--- START ---
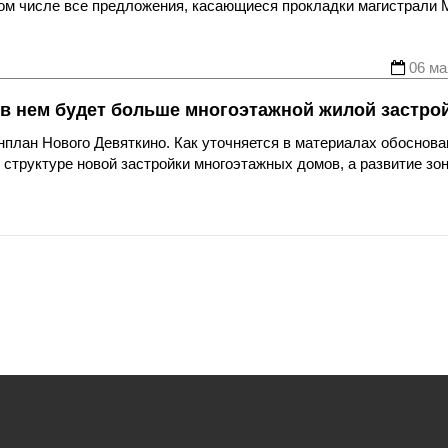
том числе все предложения, касающиеся прокладки магистрали 
06 ма
 в нем будет больше многоэтажной жилой застро
лан Нового Девяткино. Как уточняется в материалах обоснова
структуре новой застройки многоэтажных домов, а развитие зо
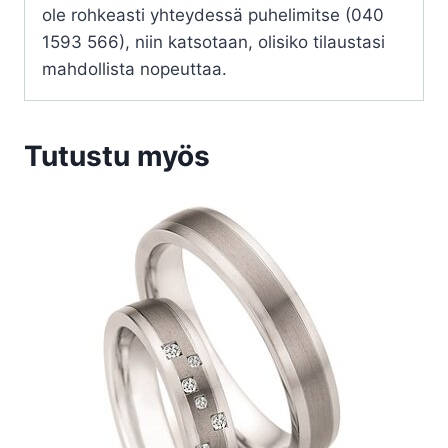
ole rohkeasti yhteydessä puhelimitse (040
1593 566), niin katsotaan, olisiko tilaustasi
mahdollista nopeuttaa.
Tutustu myös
--- END ---
Exercise description:
The answer must be the full listing, word for word, with no images in it.

Output for this task:
том числе все предложения, касающиеся прокладки магистрали 
06 ма
 в нем будет больше многоэтажной жилой застро
лан Нового Девяткино. Как уточняется в материалах обоснова
структуре новой застройки многоэтажных домов, а развитие зо
ole rohkeasti yhteydessä puhelimitse (040
1593 566), niin katsotaan, olisiko tilaustasi
mahdollista nopeuttaa.
Tutustu myös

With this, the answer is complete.